Hier geht es zum Podcast:
Der Begriff Bias bedeutet auf Deutsch so viel wie Verzerrung.
Mit Bias oder Verzerrung werden in der Verhaltensökonomie und spezifisch bei Fragen der Geldanlage irrationale Verhaltensweisen beschrieben. Home Bias beschreibt, dass Investoren vergleichsweise viel Geld in z.B. Unternehmen aus dem DAX investieren, anstatt es global anzulegen.
Die Frankfurt School of Finance and Management hat festgestellt, dass 15% des deutschen Aktienkapitals in deutsche Unternehmen fließt, obwohl deutsche Aktien am Weltmarkt nur einen Anteil von 2% haben. Das Delta von 13 Prozentpunkten, das ist die Home Bias. Es gibt auch Erhebungen, wonach deutsche Anleger 50% deutsche Aktien in ihren Depots haben.
Und dieses Verhalten lässt sich überall auf der Welt beobachten. Das haben deutsche Investoren nicht exklusiv. Das Finanzunternehmen Charles Schwab hat festgestellt, dass Investoren in den USA 85% ihres Vermögens ebendort investieren, während US-Aktien einen weltweiten Anteil von nur 60% haben.

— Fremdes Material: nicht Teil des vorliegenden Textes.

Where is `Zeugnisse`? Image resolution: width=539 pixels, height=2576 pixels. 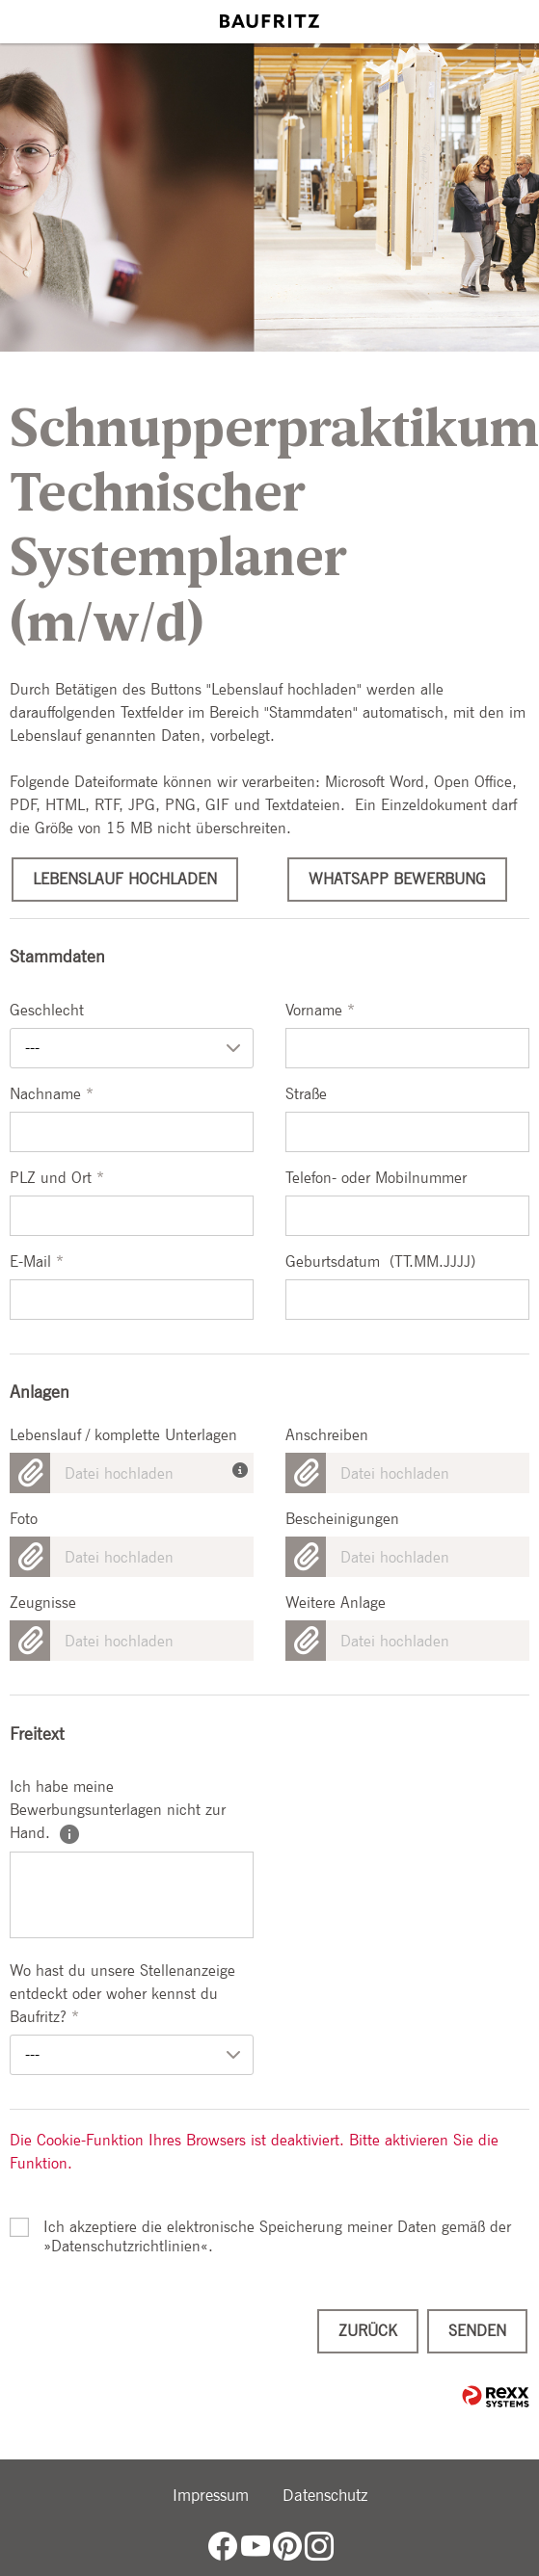 Zeugnisse is located at coordinates (43, 1602).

Interessant ist, dass die Home Bias auch altersabhängig zu sein scheint. So neigen laut Charles Schwab 45% der Baby Boomer, also der Nachkriegsgeneration zu Home Bias. Bei den Millenials, also der zwischen 1981 und 1998 geborenen Generation, sind es nur 24%. Diese Unterschiede könnten vielleicht damit erklärt werden, dass jüngere Menschen in einer globalisierten Welt aufgewachsen sind, in der das Fremde vertrauter ist. Und in den letzten Jahren hat die Digitalisierung es auch enorm erleichtert, transparent und preisgünstig international zu investieren. Was für junge Menschen selbstverständlich sein mag, für Ältere ist es das möglicherweise nicht.

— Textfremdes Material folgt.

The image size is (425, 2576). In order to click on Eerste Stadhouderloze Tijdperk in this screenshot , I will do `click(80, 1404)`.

Warum neigen wir zu Home Bias und warum ist das überhaupt problematisch für unsere Finanzen?
Wie bereits angedeutet, beschreibt Home Bias die Übergewichtung von heimischen Aktien im Portfolio als irrational. Einer der Hauptgründe für ein hohes finanzielles Engagement in der eigenen Heimat ist Vertrautheit.
Die deutsche Wirtschaftsberichterstattung fokussiert auf den DAX und deutsche Unternehmen. Und vielleicht hat man Bekannte, die in einem dieser Unternehmen arbeiten und sie erzählen davon. Und dadurch könnte sich die Meinung ausbilden, dass wir diese Unternehmen besonders gut kennen und ihre Lage richtig einschätzen können, dass wir Kontrolle über die Situation haben.
Es gibt keine Sprachbarriere. Die relevanten Informationen zur politischen Lage, zur Entwicklung der Wirtschaft und über ein Unternehmen, seine Produkte und sein Management liegen uns zumindest theoretisch vor. Wobei es auch Studien gibt, dass vergleichsweise wenige Privatanleger auch die Geschäftsberichte der Unternehmen lesen, in die sie investiert sind.
Jedenfalls unterstellen wir vielleicht explizit oder unterbewusst, dass wir als Deutsche einen Informationsvorsprung im Verständnis über ein deutsches Unternehmen oder den Wirtschaftsstandort Deutschland haben.
Aber selbst wenn man diesen Informationsvorsprung hätte – was in den meisten Fällen eher unwahrscheinlich ist – müsste man auch die Konkurrenz in China, Indien oder den USA verstehen, um die Wettbewerbssituation wirklich beurteilen zu können.
Umgekehrt verspüren wir eine Informationsasymmetrie bei ausländischen Unternehmen und anderen Ländern. Über die meinen wir nicht so viel zu wissen und möglicherweise vermuten wir auch größere Risiken, wenn wir im Ausland investieren.
Also nach dieser Lesart könnte Home Bias auch salopp mit “Was der Bauer nicht kennt, das frisst er nicht” übersetzt werden.
Es kann auch sein, dass Patriotismus bei Home Bias eine Rolle spielt.
Dass man stolz auf die hiesige Wirtschaft ist und dass man mit seinem Invest Zuversicht in die zukünftige Entwicklung ausdrücken möchte.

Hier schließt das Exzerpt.